Brian Beaulieu has served as CEO and Chief Economist of ITR Economics™ since 1987, where he researches the use of business cycle analysis and economic forecasting as tools for improving profitability.

This is either a glass-half-full or glass-half-empty moment as you look at the chart below. How you perceive the trends on the chart likely says a lot about your expectations. You could focus on the upper (thicker) line and see that Personal Income (real means adjusted for inflation) surged during COVID and is now down from that elevated level. The decline in Real Personal Income could be a harbinger of ill tidings for retail sales and therefore the broader economy.

Three factors should be considered if you are going down that road.

  • The level of Real Personal Income is still well above pre-COVID levels.
  • The current status of Real Personal Income is essentially on trend relative to the pre-COVID trend.
  • The surge (and subsequent decline) was caused by the overwhelming amount of stimulus dollars supplied to individuals.
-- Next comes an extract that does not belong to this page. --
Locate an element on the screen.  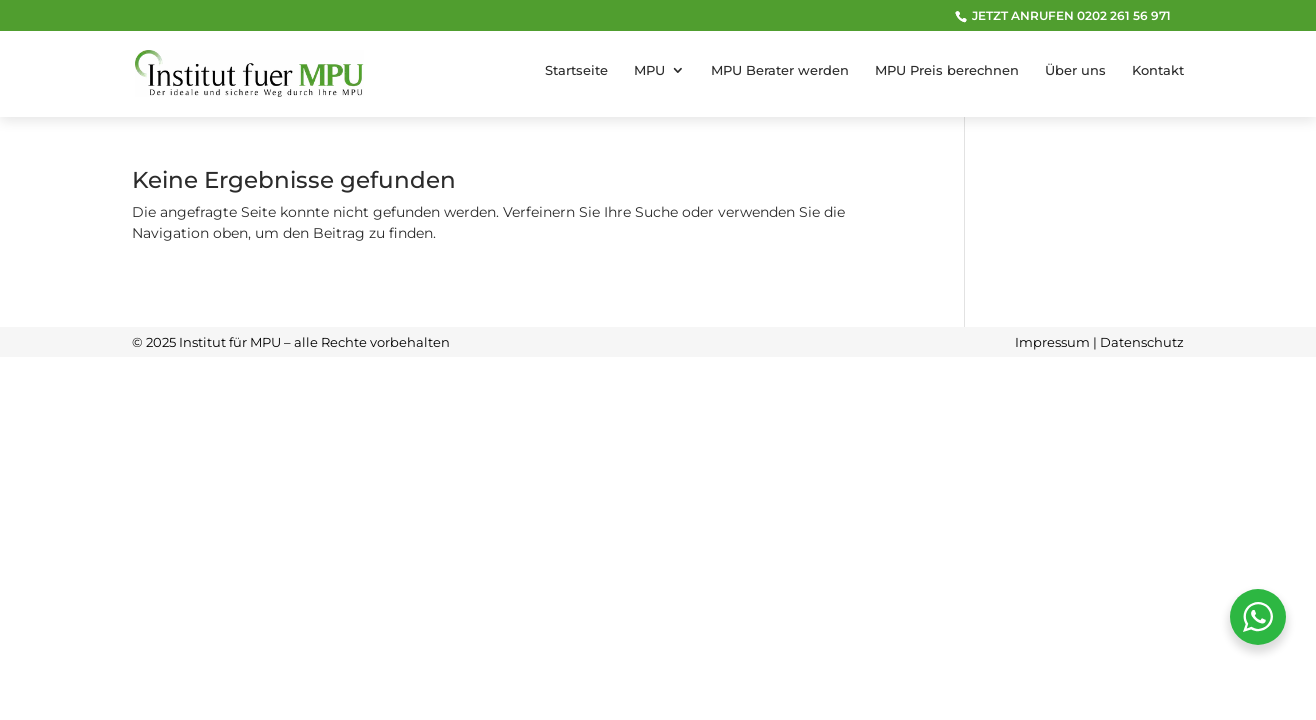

It is likely that the Real Personal Income trend will be sluggish at best in the second quarter as the normalization of transfer payments (beyond the stimulus) becomes the sustaining feature.

adjusted income

The lower trend line is Real Personal Income excluding transfer payments. No stimulus or other government largess is involved in the lower trend (thinner line). The income trend that excludes direct government involvement is positive. Observations on the Real Personal Income trend sans government involvement:

  • The current value is higher than pre-COVID. Adjusted for inflation, people are generally making more than before the COVID recession.
  • Point #1 means spending power is generally “up.”
  • It is important to note that 1Q22 came in virtually flat relative to 4Q21.
  • A surge in inflation tends to lead wage increase, so the recent flatness is not surprising.

Our forecast suggests that incomes will remain relatively soft in 2Q22 after adjusting for inflation. This likely ties in with the projected deceleration in retail sales (both adjusted for inflation and not adjusted for inflation). Our forecast also projects rising Real Personal Income Excluding Transfer Payments in the second half of 2022 and the first quarter of 2023. Applied to the probability of a lessening of supply chain pressures (alternative sourcing, slowing world growth, empty containers making their way back to Asia, alternative sourcing for neon, etc.), the improvement in inflation-adjusted incomes suggests we are on track for the projected re-acceleration of the US economy post mid-2023.